Important points
- Diverse retirement strategies should include various income sources, tax implications, and timelines.
- Be aware of often-missed risks like long-term care expenses, inflation, and potential tax reforms.
- Incorporate annual stress tests and adaptable income tools to ensure your plan remains viable during unforeseen events.
Having a retirement plan is one thing, but is it resilient enough for a crisis?
A recent Allianz survey revealed that while 62% of Americans worry about how future global or national issues could impact their retirement funds, only 46% actually consider those risks in their planning.
If your approach assumes steady markets and expected results, it might be wise to reassess and emphasize diversification, address overlooked risks, and include flexible options to cope with changes.
1. Start with three aspects of diversification
A resilient retirement strategy doesn’t hinge on just one type of investment or income source.
Carly Ransom, co-founder of Equal Path Investments, points out that the strongest strategies leverage three key forms of diversification: duration, tax treatment, and asset classes. She suggests a blend of fixed and variable income sources like Social Security, pensions, rental income, dividends, and bond ladders, allowing adaptation based on market conditions.
“Spreading out tax liabilities can mitigate issues stemming from unpredictable tax legislation,” Ransom noted.
This might involve balancing pre-tax, Roth, and taxable accounts now to sidestep potential higher tax rates later.

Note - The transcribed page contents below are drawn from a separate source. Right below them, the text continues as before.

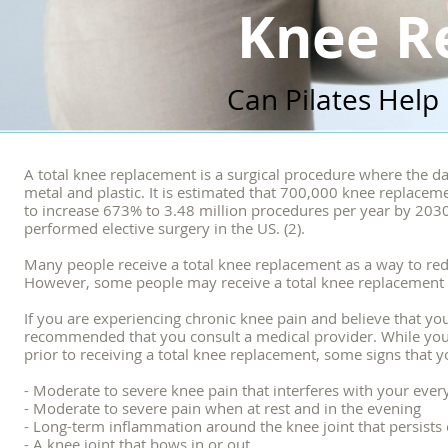
Knee R
Can Pilates Help
A total knee replacement is a surgical procedure where the d
metal and plastic. It is estimated that 700,000 knee replacem
to increase 673% to 3.48 million procedures per year by 2030
performed elective surgery in the US. (2).
Many people receive a total knee replacement as a way to redu
However, some people may receive a total knee replacement as
If you are experiencing chronic knee pain and believe that you
recommended that you consult a medical provider. While your 
prior to receiving a total knee replacement, some signs that y
- Moderate to severe knee pain that interferes with your ever
- Moderate to severe pain when at rest and in the evening
- Long-term inflammation around the knee joint that persists 
- A knee joint that bows in or out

2. Consider risks that most people overlook
Your retirement plans may already address market fluctuations, but that’s not the whole picture.
“Clients often underestimate expenses related to healthcare and long-term care,” Ransom explained. “These can derail even well-funded retirement plans.”
Individuals reaching 65 have nearly a 70% chance of requiring long-term care at some point, and the costs can escalate quickly. In the U.S., the average annual fee for a private nursing home room is around $127,750.
“Not everyone prefers state-assisted care,” she added, emphasizing the necessity for long-term care options, whether through insurance or personal funding.
Ransom also highlighted longevity risks and unforeseen life circumstances, like job loss in your 50s or caregiving for elderly parents, as significant blind spots. Inflation and tax law modifications pose additional threats, particularly for those with concentrated portfolios.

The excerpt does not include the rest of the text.